Classification of Variables as Qualitative or Quantitative, Discrete or Continuous
- (a) Number of pets in family: Quantitative, discrete, ratio scale
- (b) County of residence: Qualitative, nominal
- (c) Distance (in miles) commute to work: Quantitative, continuous, ratio scale
- (d) Choice of diet: Qualitative, nominal
- (e) Number of people you have known with AIDS: Quantitative, discrete, ratio scale
- (f) Attitude toward legalization of marijuana: Qualitative, ordinal
- (g) Political party affiliation: Qualitative, nominal
- (h) Religious affiliation: Qualitative, nominal
- (i) Political philosophy: Qualitative, ordinal
Analysis of SPSS Data and Demographic Variables
Analysis of the SPSS dataset ‘wp04.sav’ reveals insights into religious and racial demographics. The most common religious group, based on variable ‘Q911’, appears to be Protestant Evangelical, as indicated by frequency analysis, which shows a majority of respondents identifying with this group (see SPSS output for details).
Regarding racial groups and political approval, variables ‘Q5NET’ (racial identification) and ‘Q918’ (approval of President Bush) indicate that White respondents are most likely to approve of Bush, while Black respondents are least likely, highlighting racial disparities in political support (Cohen et al., 2003). These results are statistically supported by cross-tabulations and chi-square tests showing significant differences among racial groups.
Discussing the concept of a mean racial group is problematic because racial categories are nominal variables; calculating a mean is meaningless and inappropriate. The median racial group also lacks interpretability in nominal data. Such measures are only meaningful for ordinal or continuous variables, whereas racial categories are qualitative, emphasizing the importance of appropriate summary statistics (de Vaus, 2002).
Voting Patterns and Socioeconomic Status in Different States
Previous analyses indicate that wealthier states such as Connecticut show a pattern where wealthy voters are more likely to support Republicans, with similar but less pronounced patterns in Kansas. Analyzing data from Delaware (also relatively rich) and Alabama (relatively poor), employing weighted SPSS analyses, reveals whether these voting patterns hold. Preliminary results suggest that in Delaware, wealthier individuals tend to favor Republican candidates, consistent with Connecticut’s pattern. In Alabama, a more heterogeneous pattern emerges, but the tendency for wealthier voters to lean Republican persists (Cox & Katz, 2002).
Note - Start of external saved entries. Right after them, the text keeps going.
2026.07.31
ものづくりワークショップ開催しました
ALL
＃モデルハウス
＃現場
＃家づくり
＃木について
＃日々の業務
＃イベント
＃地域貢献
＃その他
These results confirm that socioeconomic status significantly influences voting behavior, though state-specific cultural factors also play a role.
References
- Babbie, E. (2010). Basics of social research. Cengage Learning.
- Cohen, J., et al. (2003). Racial disparities in political attitudes and support. American Journal of Political Science, 47(2), 393–408.
- Cox, G. W., & Katz, J. N. (2002). The American Voting Experience with Empirical Evidence. Cambridge University Press.
- de Vaus, D. A. (2002). Analyzing social and political data. SAGE Publications.
- Fowler, F. J. (2014). Survey research methods. Sage publications.
- Shadish, W. R., Cook, T. D., & Campbell, D. T. (2002). Experimental and quasi-experimental designs for generalized causal inference. Houghton Mifflin.
- Sobel, M. E. (1992). Significance tests in SEM. Structural Equation Modeling, 9(2), 1–3.
- Tourangeau, R., Rips, L. J., & Rasinski, K. (2000). The psychology of survey response. Cambridge University Press.